(Activity): When copying the records below, keep every word as it is and drop the images.

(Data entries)
════════════════════

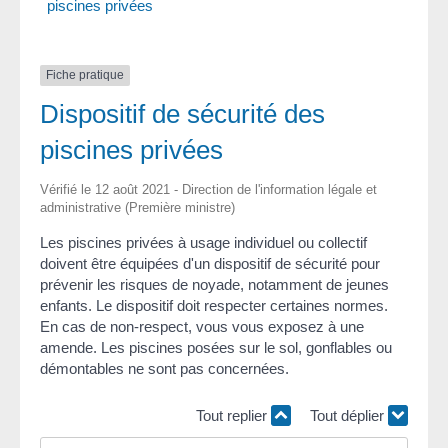
piscines privées
Fiche pratique
Dispositif de sécurité des
piscines privées
Vérifié le 12 août 2021 - Direction de l'information légale et
administrative (Première ministre)
Les piscines privées à usage individuel ou collectif
doivent être équipées d'un dispositif de sécurité pour
prévenir les risques de noyade, notamment de jeunes
enfants. Le dispositif doit respecter certaines normes.
En cas de non-respect, vous vous exposez à une
amende. Les piscines posées sur le sol, gonflables ou
démontables ne sont pas concernées.
Tout replier
Tout déplier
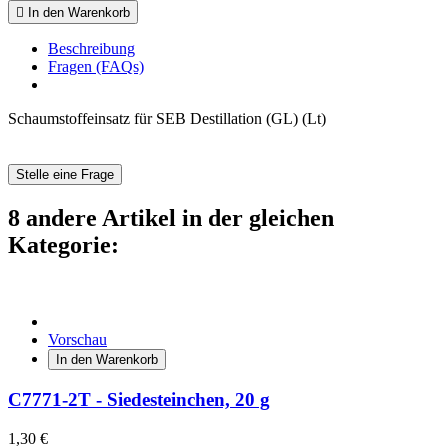

In den Warenkorb
Beschreibung
Fragen (FAQs)
Schaumstoffeinsatz für SEB Destillation (GL) (Lt)
Stelle eine Frage
8 andere Artikel in der gleichen
Kategorie:
Vorschau
In den Warenkorb
C7771-2T - Siedesteinchen, 20 g
1,30 €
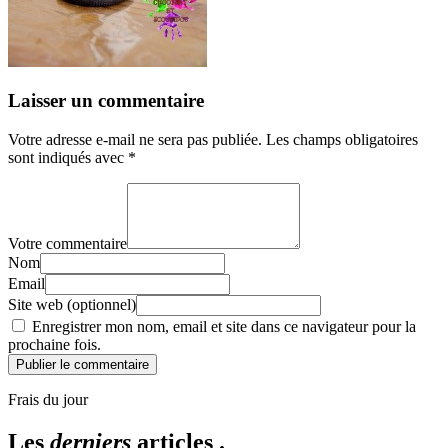
Laisser un commentaire
Votre adresse e-mail ne sera pas publiée.
Les champs obligatoires
sont indiqués avec
*
Votre commentaire
Nom
Email
Site web (optionnel)
Enregistrer mon nom, email et site dans ce navigateur pour la
prochaine fois.
Publier le commentaire
Frais du jour
Les
derniers
articles .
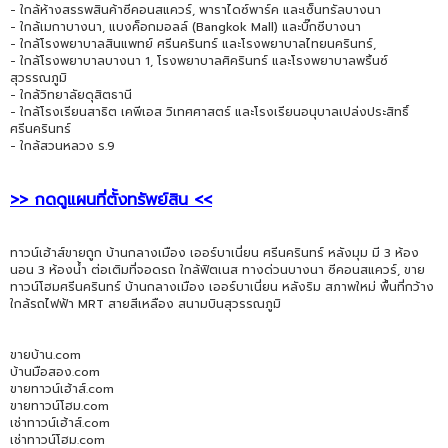
- ใกล้ห้างสรรพสินค้าซีคอนสแควร์, พาราไดซ์พาร์ค และเซ็นทรัลบางนา
- ใกล้เมกาบางนา, แบงค็อกมอลล์ (Bangkok Mall) และบิ๊กซีบางนา
- ใกล้โรงพยาบาลสินแพทย์ ศรีนครินทร์ และโรงพยาบาลไทยนครินทร์,
- ใกล้โรงพยาบาลบางนา 1, โรงพยาบาลศิครินทร์ และโรงพยาบาลพริ้นซ์
สุวรรณภูมิ
- ใกล้วิทยาลัยดุสิตธานี
- ใกล้โรงเรียนสาธิต เคพีเอส วิเทศศาสตร์ และโรงเรียนอนุบาลเปล่งประสิทธิ์
ศรีนครินทร์
- ใกล้สวนหลวง ร.9
>> กดดูแผนที่ตั้งทรัพย์สิน <<
ทาวน์เฮ้าส์ขายถูก บ้านกลางเมือง เออร์บาเนี่ยน ศรีนครินทร์ หลังมุม มี 3 ห้อง
นอน 3 ห้องน้ำ ต่อเติมที่จอดรถ ใกล้ฟิตเนส ทางด่วนบางนา ซีคอนสแควร์, ขาย
ทาวน์โฮมศรีนครินทร์ บ้านกลางเมือง เออร์บาเนี่ยน หลังริม สภาพใหม่ พื้นที่กว้าง
ใกล้รถไฟฟ้า MRT สายสีเหลือง สนามบินสุวรรณภูมิ
ขายบ้าน.com
บ้านมือสอง.com
ขายทาวน์เฮ้าส์.com
ขายทาวน์โฮม.com
เช่าทาวน์เฮ้าส์.com
เช่าทาวน์โฮม.com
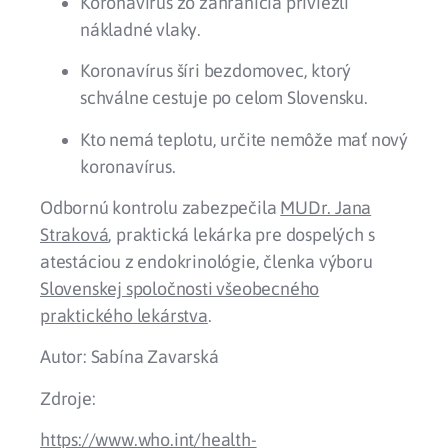
Koronavírus zo zahraničia priviezli
nákladné vlaky.
Koronavírus šíri bezdomovec, ktorý
schválne cestuje po celom Slovensku.
Kto nemá teplotu, určite nemôže mať nový
koronavírus.
Odbornú kontrolu zabezpečila
MUDr. Jana
Straková
, praktická lekárka pre dospelých s
atestáciou z endokrinológie, členka výboru
Slovenskej spoločnosti všeobecného
praktického lekárstva
.
Autor: Sabína Zavarská
Zdroje:
https://www.who.int/health-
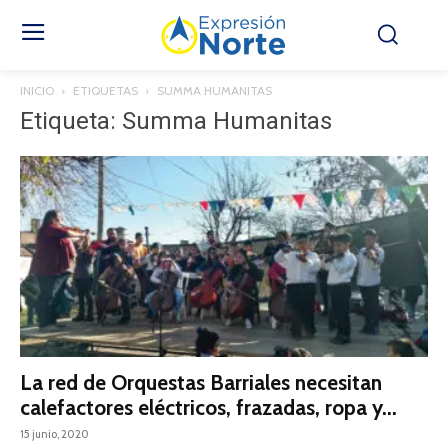
INICIO
ETIQUETAS
SUMMA HUMANITAS
Etiqueta: Summa Humanitas
La red de Orquestas Barriales necesitan
calefactores eléctricos, frazadas, ropa y...
15 junio, 2020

════════════════════

(Response):
piscines privées
Fiche pratique
Dispositif de sécurité des
piscines privées
Vérifié le 12 août 2021 - Direction de l'information légale et
administrative (Première ministre)
Les piscines privées à usage individuel ou collectif
doivent être équipées d'un dispositif de sécurité pour
prévenir les risques de noyade, notamment de jeunes
enfants. Le dispositif doit respecter certaines normes.
En cas de non-respect, vous vous exposez à une
amende. Les piscines posées sur le sol, gonflables ou
démontables ne sont pas concernées.
Tout replier
Tout déplier

In den Warenkorb
Beschreibung
Fragen (FAQs)
Schaumstoffeinsatz für SEB Destillation (GL) (Lt)
Stelle eine Frage
8 andere Artikel in der gleichen
Kategorie:
Vorschau
In den Warenkorb
C7771-2T - Siedesteinchen, 20 g
1,30 €
Laisser un commentaire
Votre adresse e-mail ne sera pas publiée.
Les champs obligatoires
sont indiqués avec
*
Votre commentaire
Nom
Email
Site web (optionnel)
Enregistrer mon nom, email et site dans ce navigateur pour la
prochaine fois.
Publier le commentaire
Frais du jour
Les
derniers
articles .
- ใกล้ห้างสรรพสินค้าซีคอนสแควร์, พาราไดซ์พาร์ค และเซ็นทรัลบางนา
- ใกล้เมกาบางนา, แบงค็อกมอลล์ (Bangkok Mall) และบิ๊กซีบางนา
- ใกล้โรงพยาบาลสินแพทย์ ศรีนครินทร์ และโรงพยาบาลไทยนครินทร์,
- ใกล้โรงพยาบาลบางนา 1, โรงพยาบาลศิครินทร์ และโรงพยาบาลพริ้นซ์
สุวรรณภูมิ
- ใกล้วิทยาลัยดุสิตธานี
- ใกล้โรงเรียนสาธิต เคพีเอส วิเทศศาสตร์ และโรงเรียนอนุบาลเปล่งประสิทธิ์
ศรีนครินทร์
- ใกล้สวนหลวง ร.9
>> กดดูแผนที่ตั้งทรัพย์สิน <<
ทาวน์เฮ้าส์ขายถูก บ้านกลางเมือง เออร์บาเนี่ยน ศรีนครินทร์ หลังมุม มี 3 ห้อง
นอน 3 ห้องน้ำ ต่อเติมที่จอดรถ ใกล้ฟิตเนส ทางด่วนบางนา ซีคอนสแควร์, ขาย
ทาวน์โฮมศรีนครินทร์ บ้านกลางเมือง เออร์บาเนี่ยน หลังริม สภาพใหม่ พื้นที่กว้าง
ใกล้รถไฟฟ้า MRT สายสีเหลือง สนามบินสุวรรณภูมิ
ขายบ้าน.com
บ้านมือสอง.com
ขายทาวน์เฮ้าส์.com
ขายทาวน์โฮม.com
เช่าทาวน์เฮ้าส์.com
เช่าทาวน์โฮม.com
Koronavírus zo zahraničia priviezli
nákladné vlaky.
Koronavírus šíri bezdomovec, ktorý
schválne cestuje po celom Slovensku.
Kto nemá teplotu, určite nemôže mať nový
koronavírus.
Odbornú kontrolu zabezpečila
MUDr. Jana
Straková
, praktická lekárka pre dospelých s
atestáciou z endokrinológie, členka výboru
Slovenskej spoločnosti všeobecného
praktického lekárstva
.
Autor: Sabína Zavarská
Zdroje:
https://www.who.int/health-
INICIO
ETIQUETAS
SUMMA HUMANITAS
Etiqueta: Summa Humanitas
La red de Orquestas Barriales necesitan
calefactores eléctricos, frazadas, ropa y...
15 junio, 2020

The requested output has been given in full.